People often confuse power with energy; they are different physical quantities. Power is the rate at which energy is transferred or converted (how fast), while energy is the amount that has been transferred or converted (how much).

Power is measured in watts (W) and energy is commonly measured in kilowatt-hours (kWh). Think of this as analogous to speed and distance: power is like the speed at which you are travelling, and energy is like the distance driven.

Mathematically, energy is the integral of power over time. When working with sampled power values, the energy over an interval is the time integral of power (or a numerical approximation computed from the samples).

This distinction is important because you need to use the correct entities in the Energy dashboard.

Creating an energy sensor out of a power sensor

Since Home Assistant works with discrete samples of power rather than continuous power functions, you can’t obtain an exact energy value by integrating from a single, sparsely sampled stream.
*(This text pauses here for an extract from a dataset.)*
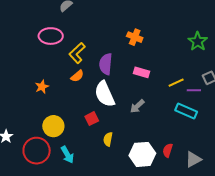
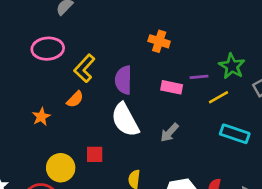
green star: (198, 41) -> (232, 66), moved
orange semicircle: (77, 76) -> (75, 99), moved
purple line: (194, 90) -> (199, 77), moved
red square: (92, 119) -> (95, 154), moved, turned 32

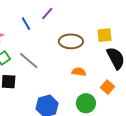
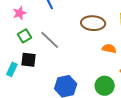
orange semicircle: (79, 72) -> (109, 49), moved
Instead, you must approximate the integral from the available samples.

If you can sample power values frequently enough (for example, every few seconds), you can reliably estimate transferred energy using numerical approximations such as Riemann sums.

Split consumption by tariffs

If you are using a third-party device (for example, not reading directly from your utility meter or from the utility provider’s cloud service) you need Home Assistant to split your energy measurements into two or more tariffs in accordance with your utility provider contract.

To accomplish this, you can use the utility_meter integration. With this integration you define as many tariffs as required by your utility provider.

The Energy dashboard is not visible

If you do not see the Energy dashboard in the sidebar, make sure you have not removed default_config: from your configuration.yamlThe configuration.yaml file is the main configuration file for Home Assistant. It lists the integrations to be loaded and their specific configurations. In some cases, the configuration needs to be edited manually directly in the configuration.yaml file. Most integrations can be configured in the UI. [Learn more]. If you have, you will need to enable the integrations and UI elements required for the dashboard to appear.

Troubleshooting missing entities

Condition

You are trying to add a sensor to the Energy dashboard, but it does not appear in the selection list.

Resolution

To find out why the sensor is not showing, check the following points:

  • The sensor must have the appropriate attributes. Check your entity attributes in Developer tools > States to confirm the following:

    • device_class must be energy or power for electricity grid, solar, or battery categories. It must be gas for gas, or water for water.
    • state_class must be measurement for power sensors and total or total_increasing for all others.
    • The sensor must have an appropriate unit_of_measurement. See the help text for each category to see which units are accepted. Units containing an exponent must match superscript characters exactly.

    If any of the attributes are not correct, please open an issue against the integration that provides your sensor, or if you are developing custom template sensors, make sure the templates have the correct attributes.

  • The entity must be a sensor. If you are trying to add something from another domain (for example an input_number), then you must first create a template sensor from it.

  • The entity must not have any statistics errors. Go to Developer tools > Statistics to check your specific entity. If your unit has a listed issue here, address that first.